-- Input for this task follows --
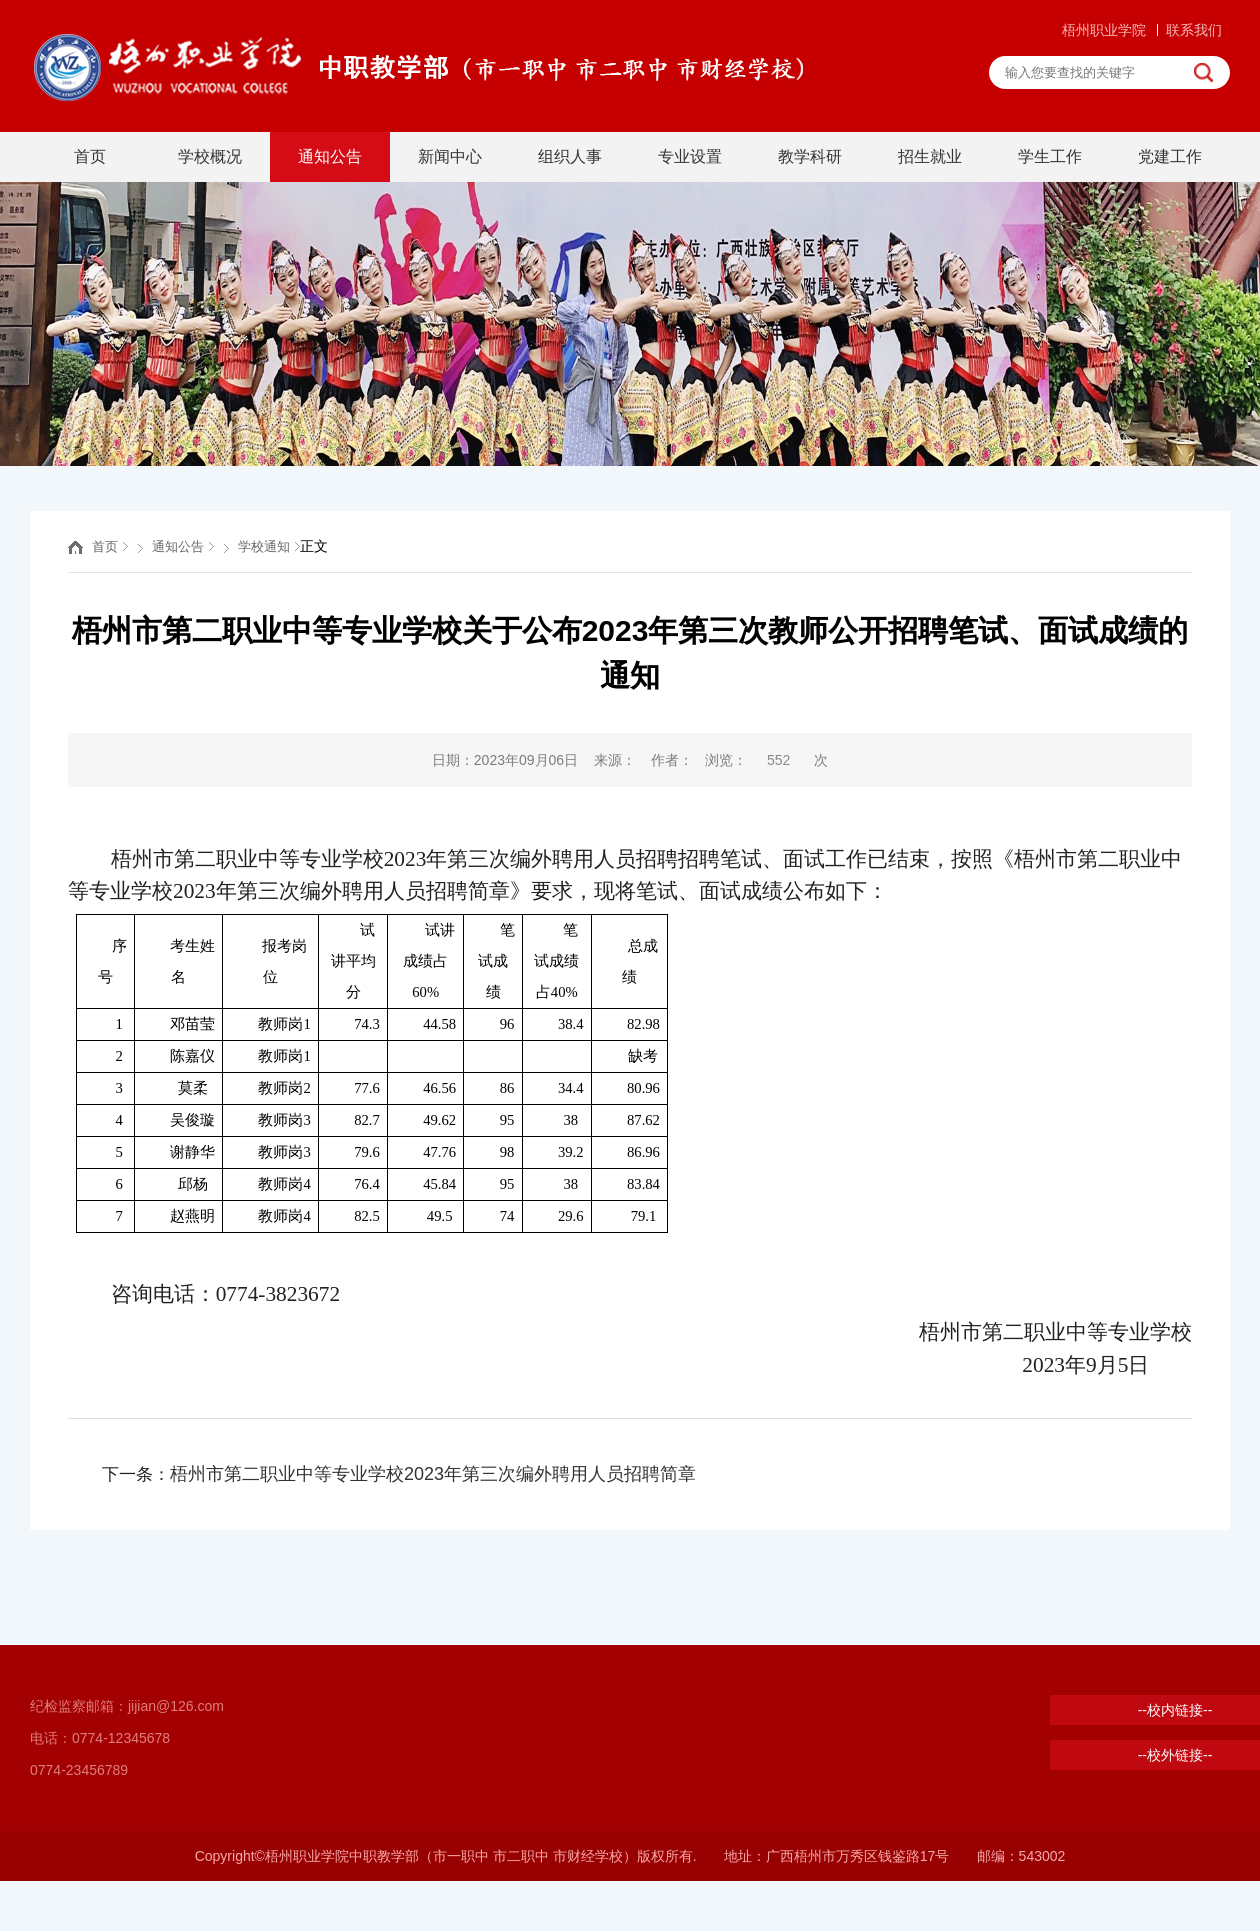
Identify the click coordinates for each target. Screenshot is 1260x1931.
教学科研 (810, 156)
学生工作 (1050, 156)
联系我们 (1194, 30)
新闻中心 (450, 156)
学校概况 (210, 156)
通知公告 (330, 156)
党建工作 (1170, 156)
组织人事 (570, 156)
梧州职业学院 (1104, 30)
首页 (90, 156)
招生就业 (930, 156)
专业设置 (690, 156)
-- Input for this task concluded --
Exercise directions: The data above should be repeated exactly, minus any pictures.

Response area:
Identify the click coordinates for each target. Screenshot is 1260x1931.
教学科研 (810, 156)
学生工作 (1050, 156)
联系我们 (1194, 30)
新闻中心 (450, 156)
学校概况 (210, 156)
通知公告 (330, 156)
党建工作 (1170, 156)
组织人事 (570, 156)
梧州职业学院 (1104, 30)
首页 (90, 156)
招生就业 (930, 156)
专业设置 (690, 156)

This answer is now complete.